Hi, I too have a difficulty figuring out whether I am a feeler or thinker.

Here are a list facts that may be used to help me out:
-I love and tend to argue with people who tend to be illogical with their arguments
-I find conflicts normal
-I criticize people pragmatically when it comes to their work
-I offer advices to my friends who have relationship or work problems and not tell them that everything will be fine
-I tell the truth and sometimes hurt them unknowingly
-People see me as a friendly person who doesn't say much
-I speak in a direct manner and can be brutally honest, which scares my friends sometimes
-I like puzzles that uses logical thinking such as sudoku, Unblock Me (iPad,iPhone app)
-I like non-fiction books, math, music (and play two musical instruments), psychology, business, accounting, and finance
-I have a few sentimental things that are given to me.
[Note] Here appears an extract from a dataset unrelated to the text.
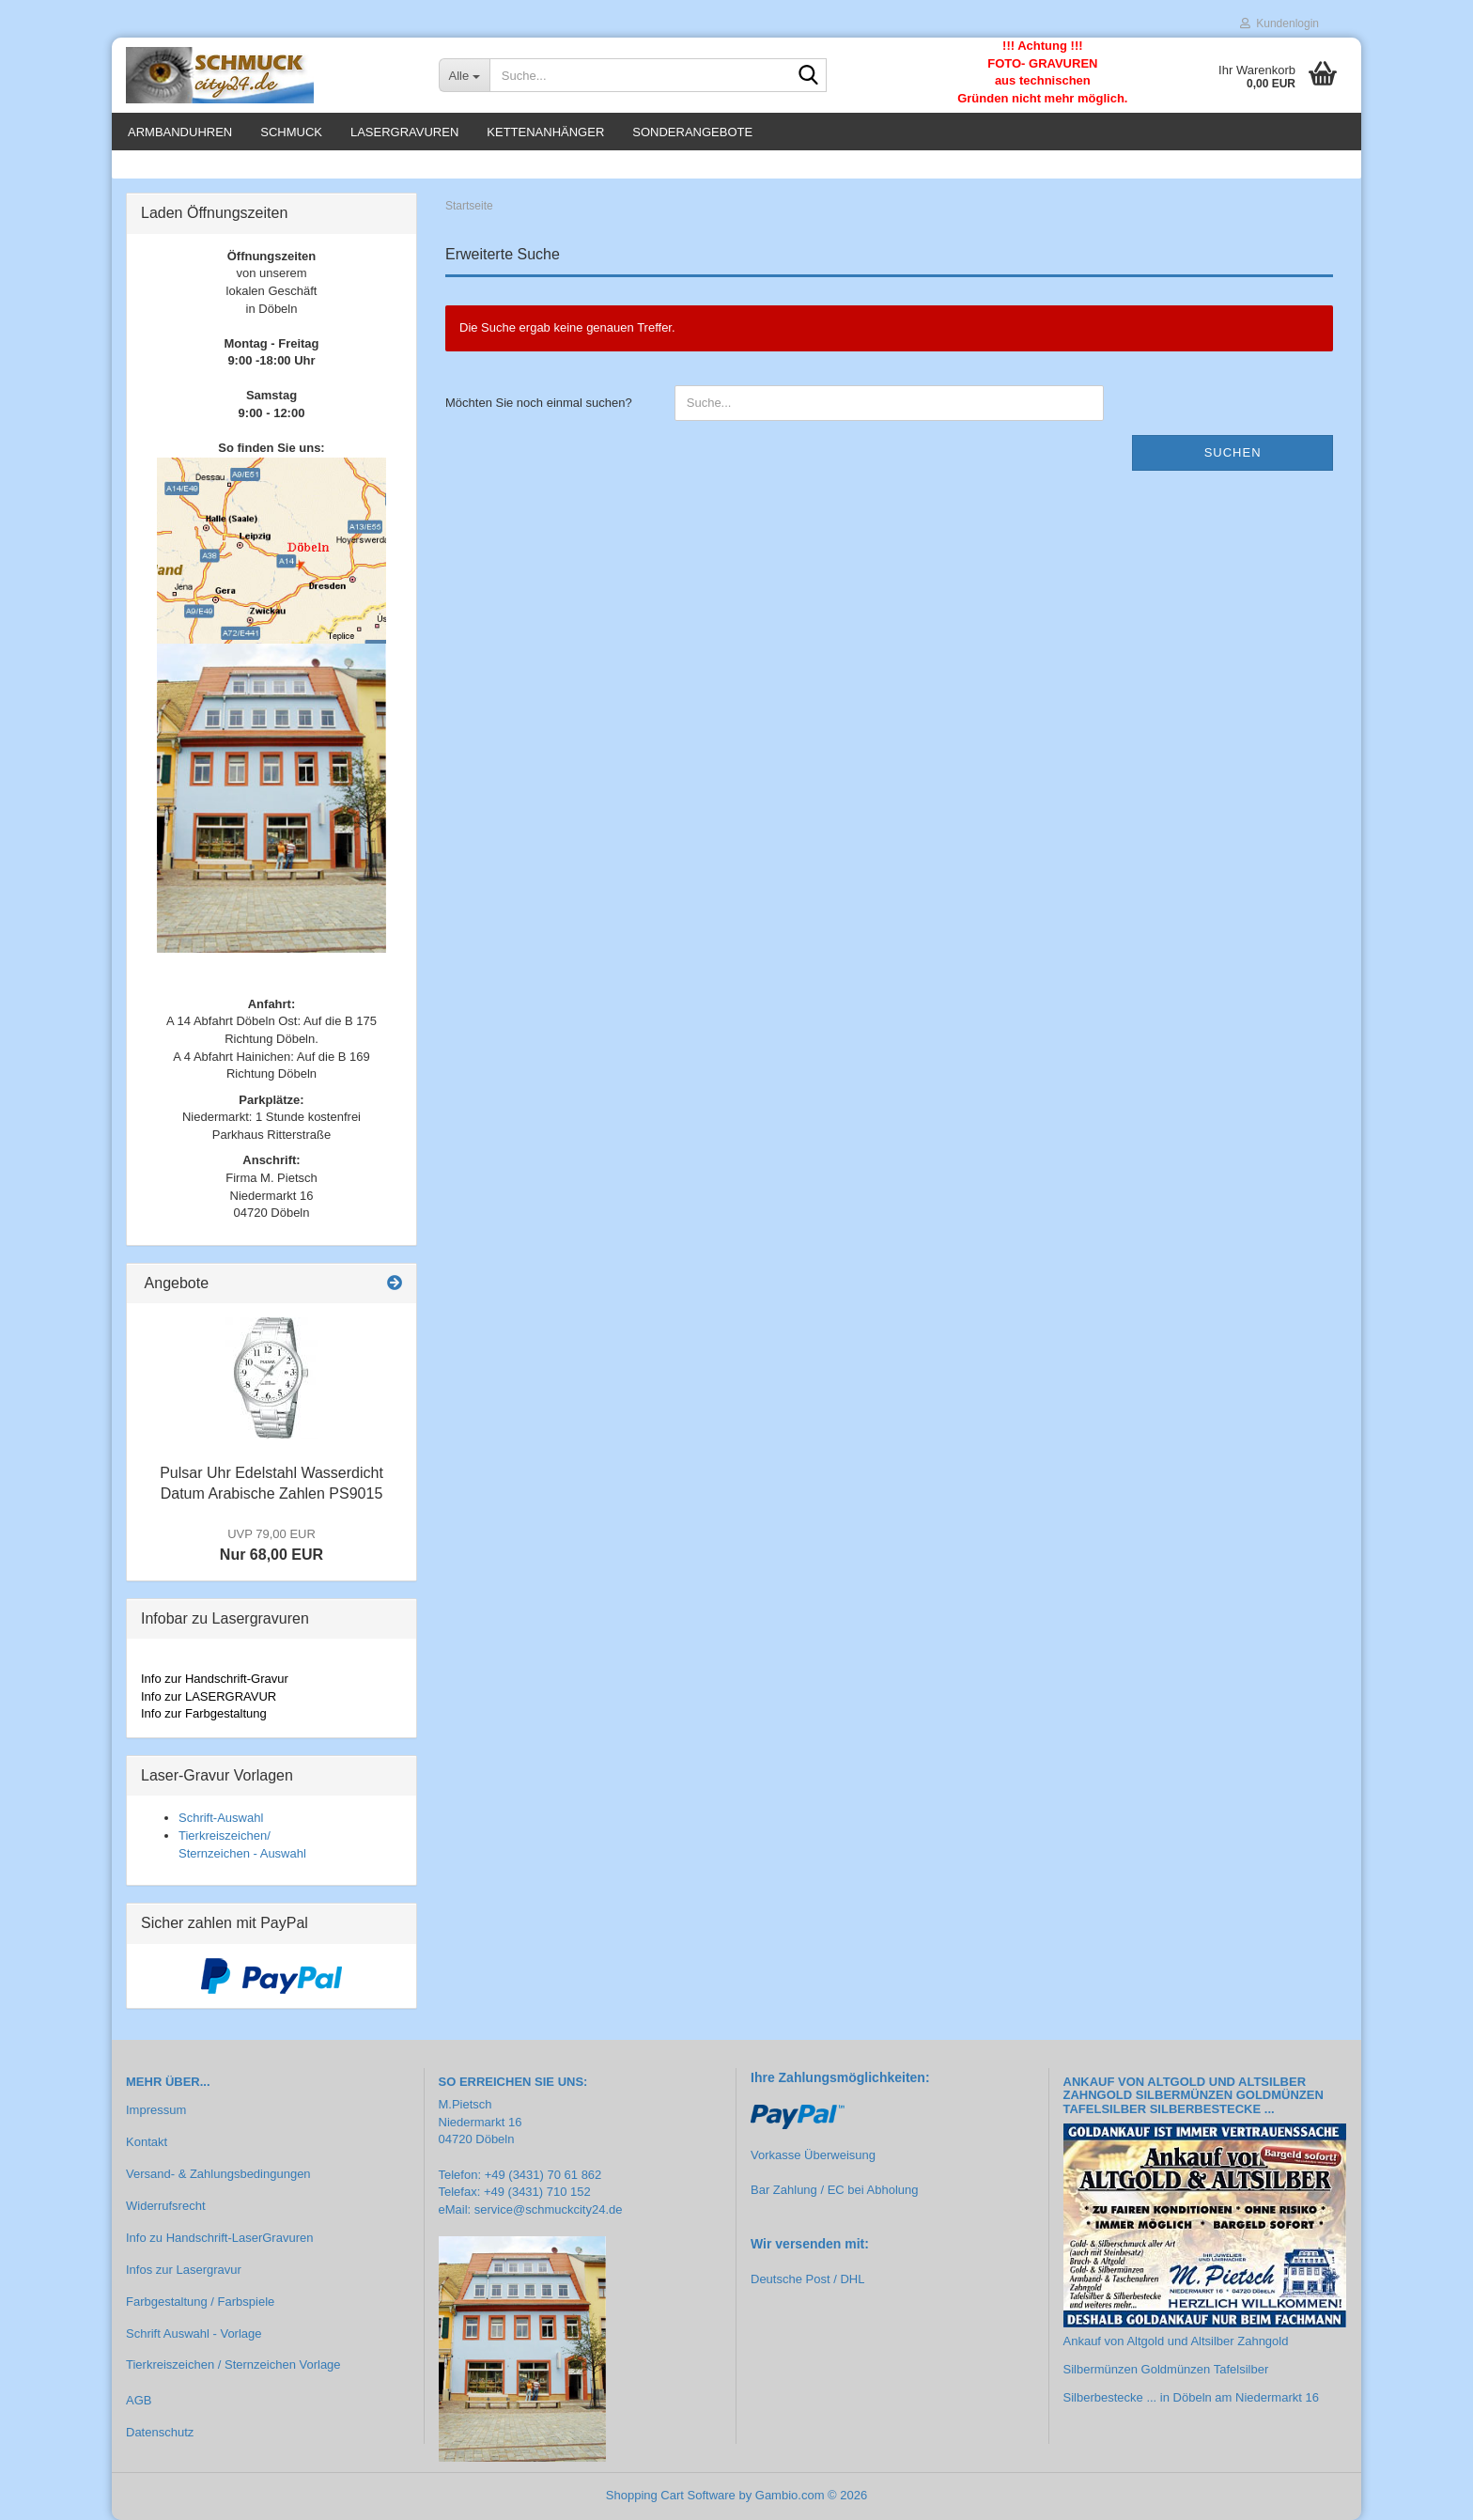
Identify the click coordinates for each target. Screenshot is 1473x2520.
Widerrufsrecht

I buy things that have practical uses.
-I get annoyed when criticisms do not make sense or can not provide enough details
-I can be emotionally expressive with some people
-I am independent when it comes to work and do not like asking people to help me out.
-I strive to be successful at what I do
-I do not compliment people unless I feel that they deserve it
-I like learning new materials
-Sometimes I get mad without being aware of it
-I am able to hold my emotions very well, except when it comes to chocolates. 

Tell me what you guys think.


----------